* Collected data
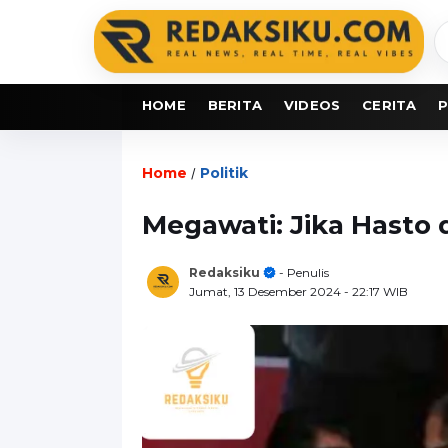
C
b
HOME
BERITA
VIDEOS
CERITA
P
Home
Politik
/
Megawati: Jika Hasto 
Redaksiku
- Penulis
Jumat, 13 Desember 2024
- 22:17 WIB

* To do
What's needed is an exact copy of every entry, free of pictures.

* Answer to this task
C
b
HOME
BERITA
VIDEOS
CERITA
P
Home
Politik
/
Megawati: Jika Hasto 
Redaksiku
- Penulis
Jumat, 13 Desember 2024
- 22:17 WIB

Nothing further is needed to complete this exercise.